Washington – Das Oberste Gericht der USA hat ein Gesetz des Bundesstaats Louisiana zur deutlichen Einschränkung des Zugangs zu Kliniken, die Schwangerschaftsabbrüche vornehmen, vorläufig gestoppt. Der Supreme Court traf die Entscheidung gestern in Washington mit der knappen Mehrheit von fünf gegen vier Richtern. Das Gesetz hätte nach Angaben seiner Gegner zur Folge, dass im gesamten Bundesstaat Louisiana nur ein einziger Arzt Schwangerschaftsabbrüche vornehmen kann.

Der Fall galt als eine Art Test für die Grundausrichtung des Obersten Gerichts, das seit dem Amtsantritt von Präsident Donald Trump deutlich nach Rechts gerückt ist. Großes Aufsehen erregte bei der Entscheidung das Votum des Gerichtsvorsitzenden John Roberts. Er gehört dem konservativen Lager an, stimmte aber mit den linksliberalen Richtern und brachte so die Blockade des Gesetzes zustande.

Anzeige

Durch Trumps Ernennung der erzkonservativen Richter Neil Gorsuch und Brett Kavanaugh ist eigentlich eine konservative Übermacht am Supreme Court entstanden. Dass Roberts sich nun aber auf die Seite der Linksliberalen schlug, könnte darauf hindeuten, dass die konservative Mehrheit im Richterkollegium doch nicht so solide ist, wie Trump und ein Großteil seiner Anhängerschaft hoffen.

In US-Medien wurden nach der jetzigen Gerichtsentscheidung bereits Vergleiche zwischen Roberts und dem im vergangenen Sommer in den Ruhestand getretenen Richter Anthony Kennedy gezogen. Kennedy gehörte ebenfalls dem konservativen Lager an, stimmte aber bei diversen Entscheidungen mit den Linksliberalen – weshalb er eine Schlüsselrolle einnahm.

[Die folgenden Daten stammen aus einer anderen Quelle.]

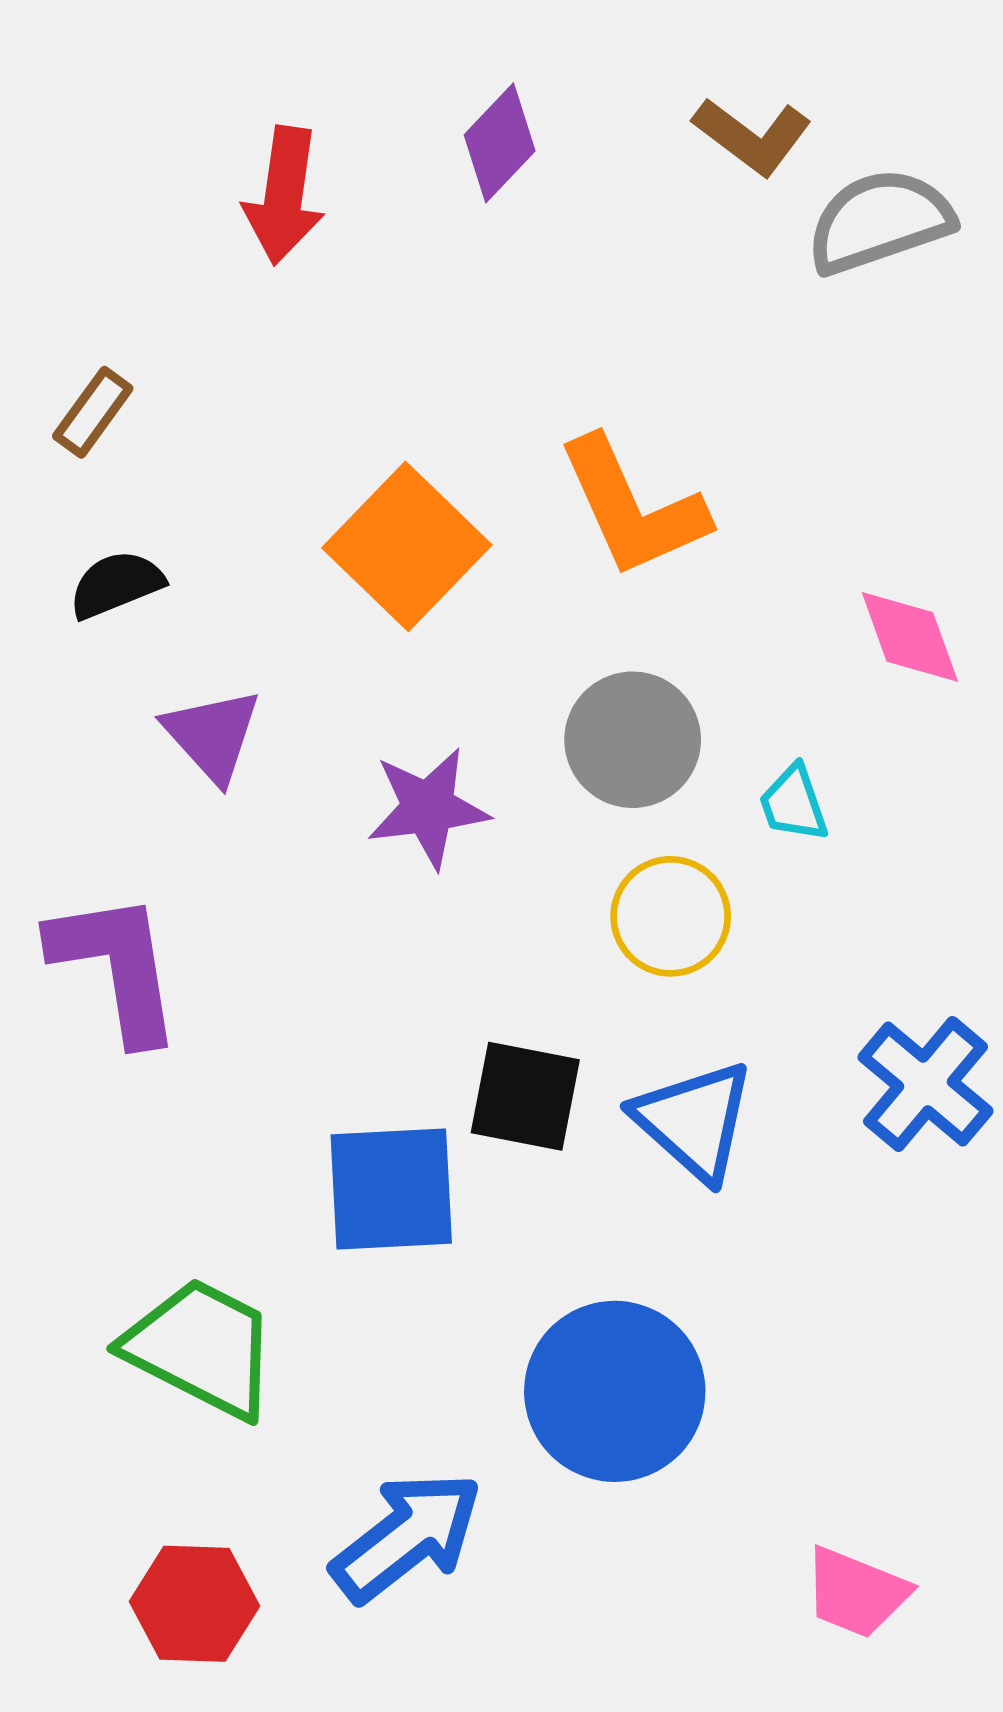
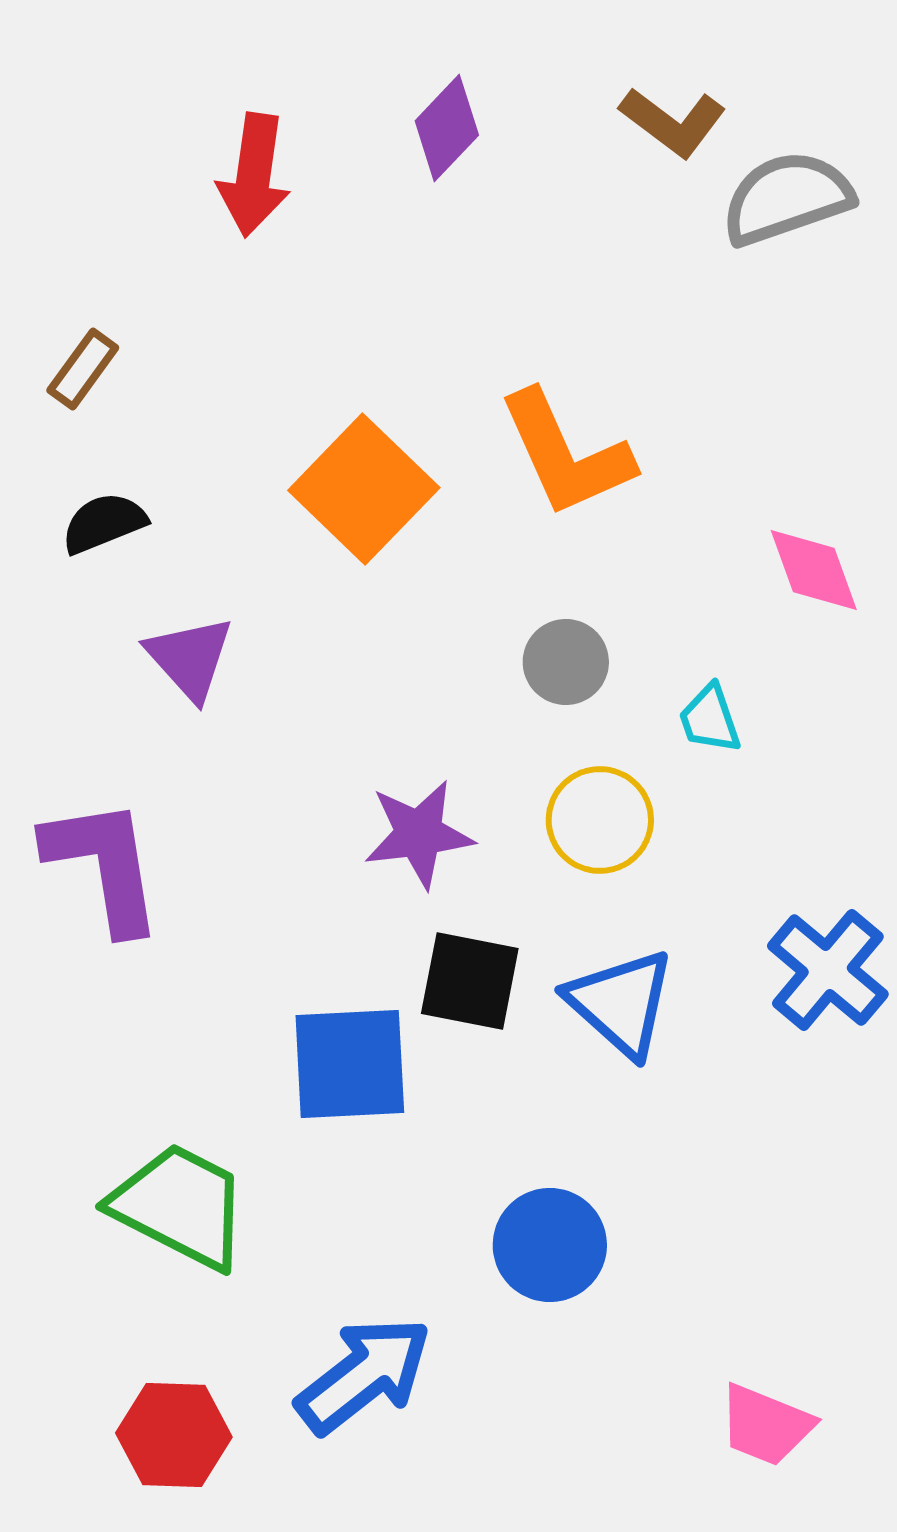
gray circle: (633, 740) -> (566, 662), size x0.7
purple star: (428, 808) -> (419, 834), moved
blue circle: (615, 1391) -> (550, 1245), size x0.7

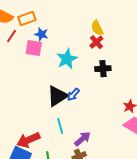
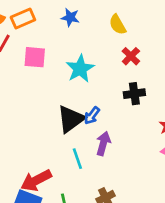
blue star: (41, 34) -> (70, 17), moved
red cross: (96, 42) -> (131, 56), moved
black cross: (103, 69) -> (134, 94), moved
purple arrow: (82, 139) -> (103, 143), moved, turned -30

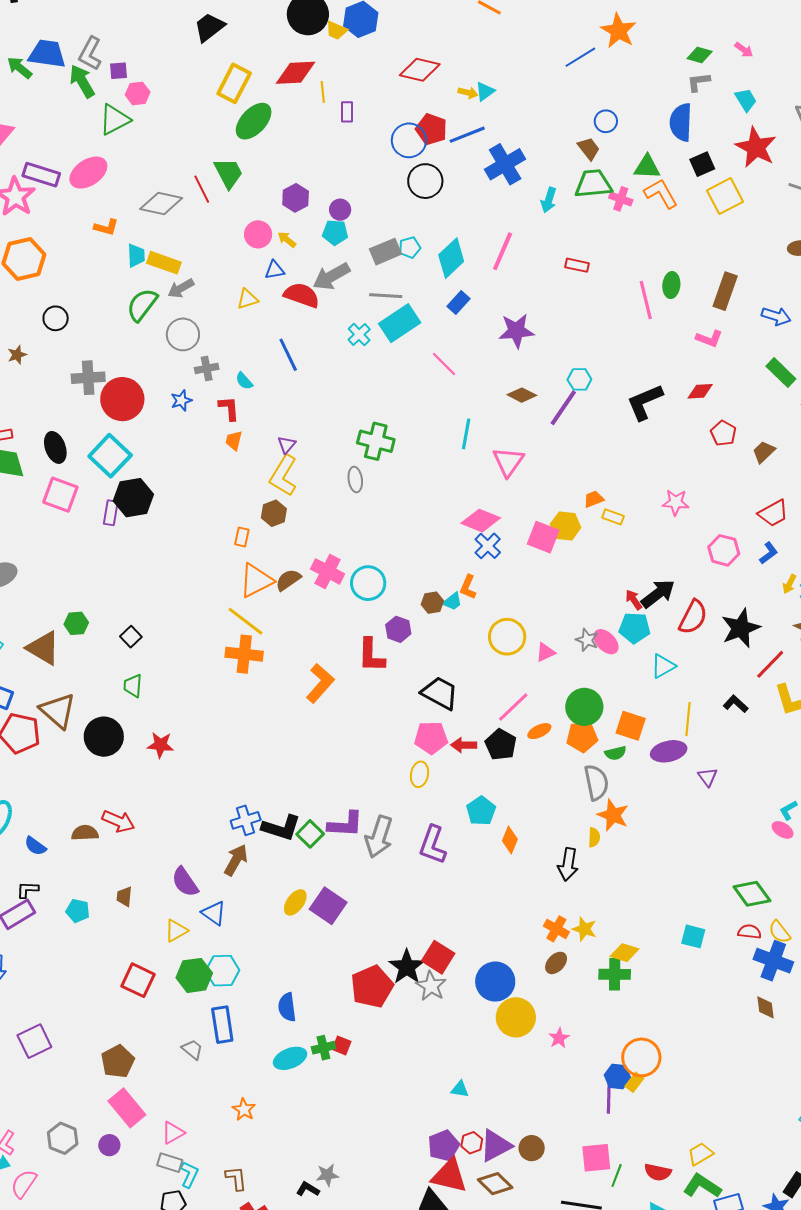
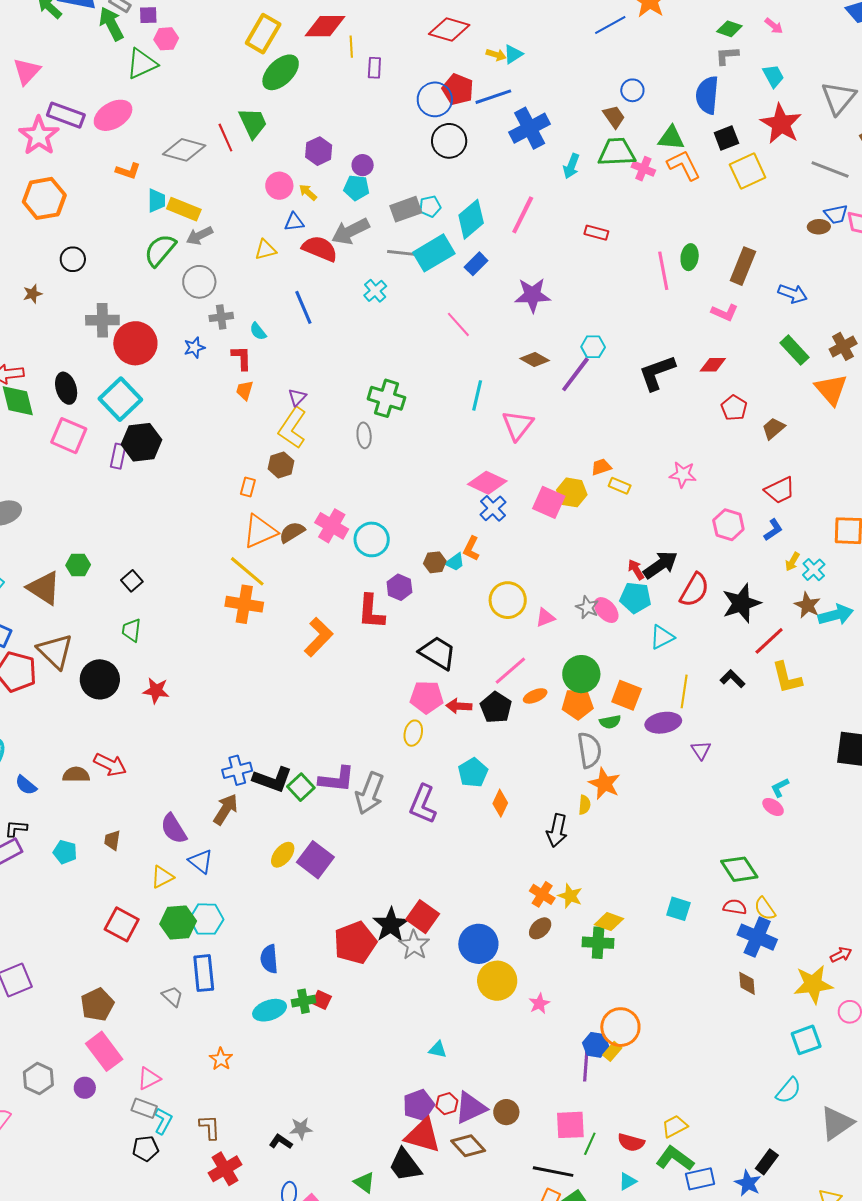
cyan rectangle: (400, 323) -> (434, 253), moved

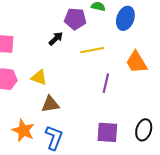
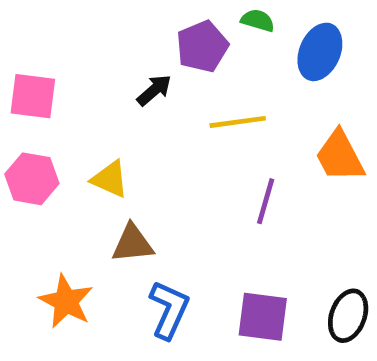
purple pentagon: (75, 19) -> (202, 47), turned -30
blue L-shape: (54, 138) -> (169, 310), moved

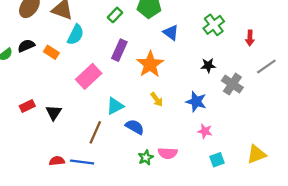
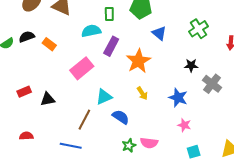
green rectangle: (115, 15) -> (109, 14), turned -48
cyan semicircle: (76, 35) -> (91, 31), moved, turned -132
black triangle: (54, 113) -> (48, 99), turned 42
red semicircle: (57, 161) -> (26, 136), moved

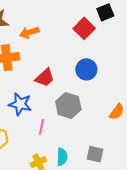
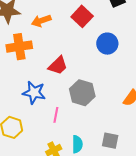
red square: (84, 28) -> (82, 16), moved
blue circle: (86, 69) -> (107, 44), moved

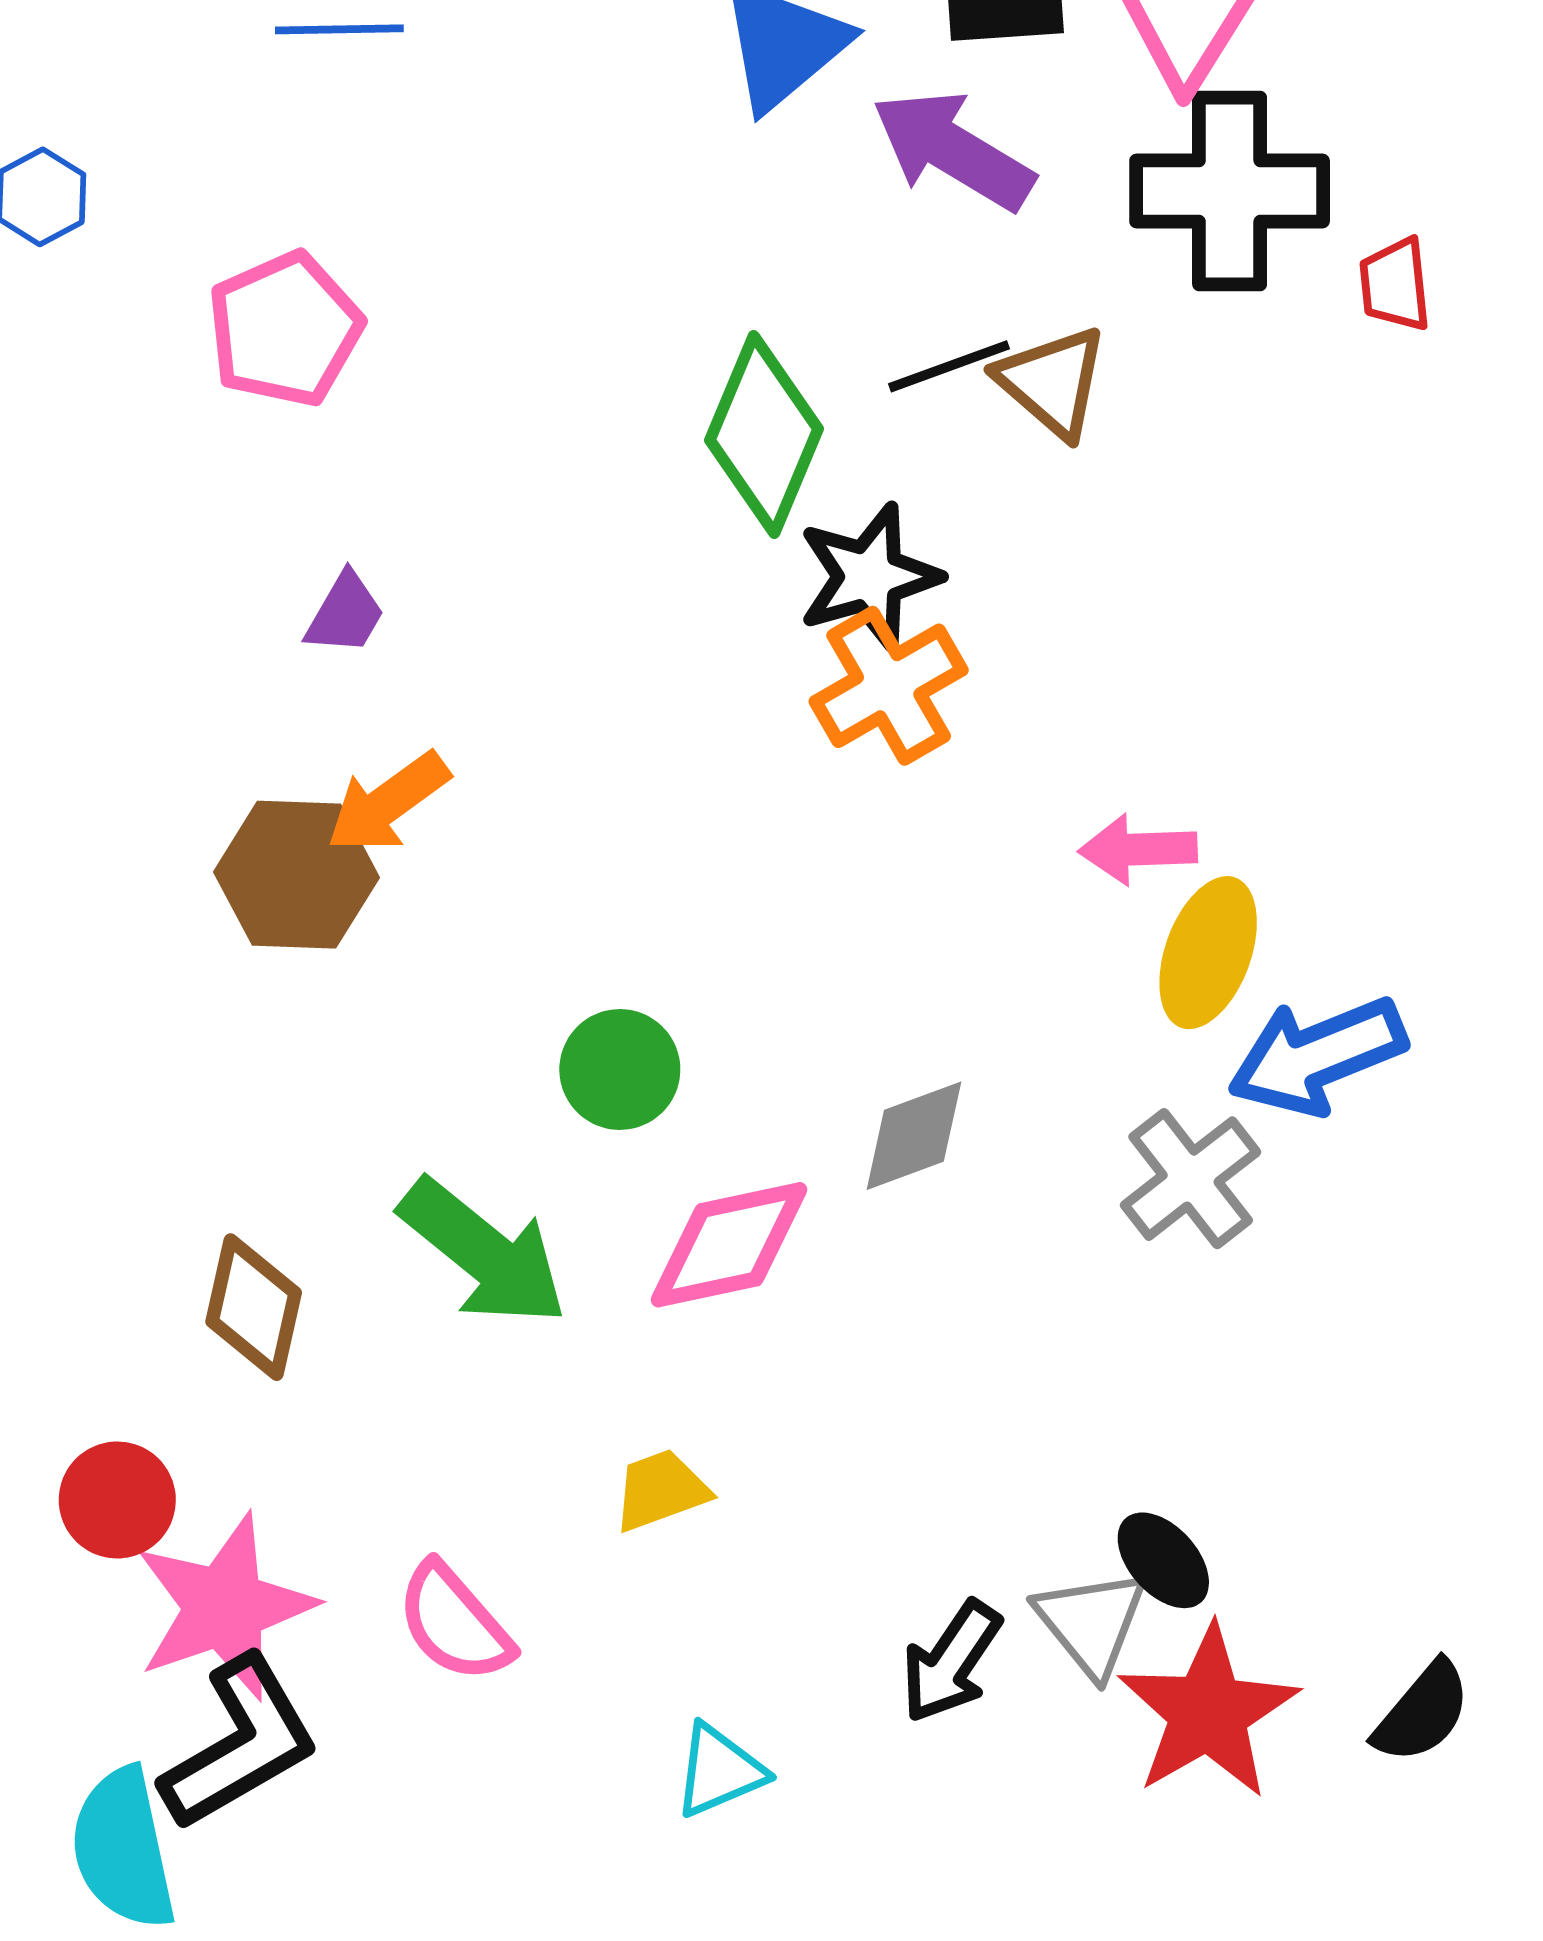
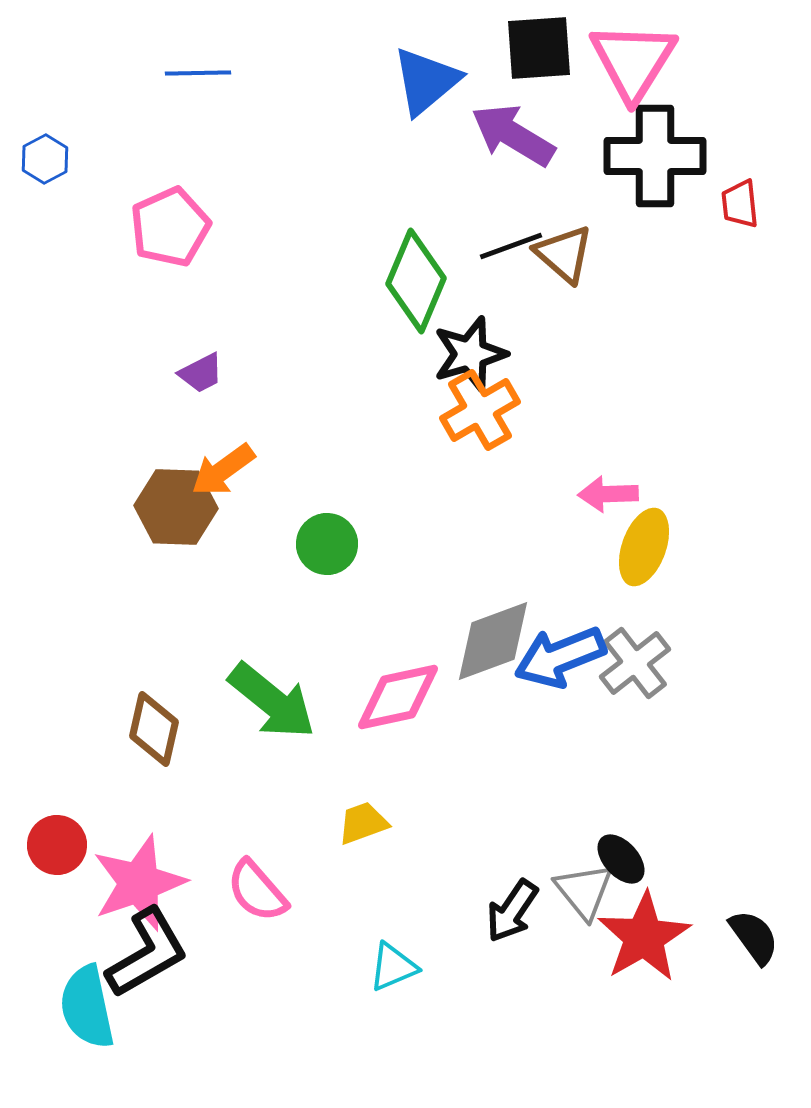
purple trapezoid: (345, 614) -> (201, 373), turned 33
blue arrow: (1317, 1056) -> (560, 657), moved
green circle: (620, 1069) -> (327, 544), moved
gray diamond: (914, 1136) -> (493, 641), size x1.4
red circle: (117, 1500) -> (57, 845), moved
black semicircle: (1422, 1712) -> (754, 937), turned -76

Roberts vollzog mit seinem Votum zur Blockade des Gesetzes aus Louisiana eine Art Kurswechsel. 2016 hatte er noch ein ähnliches Gesetz aus Texas unterstützt. Das texanische Gesetz war damals dennoch vom Supreme Court als verfassungswidrig verworfen worden. Die jetzige Entscheidung über das Louisiana-Gesetz hat allerdings nur vorläufigen Charakter, die endgültige Entscheidung des Obersten Gerichts darüber steht noch aus.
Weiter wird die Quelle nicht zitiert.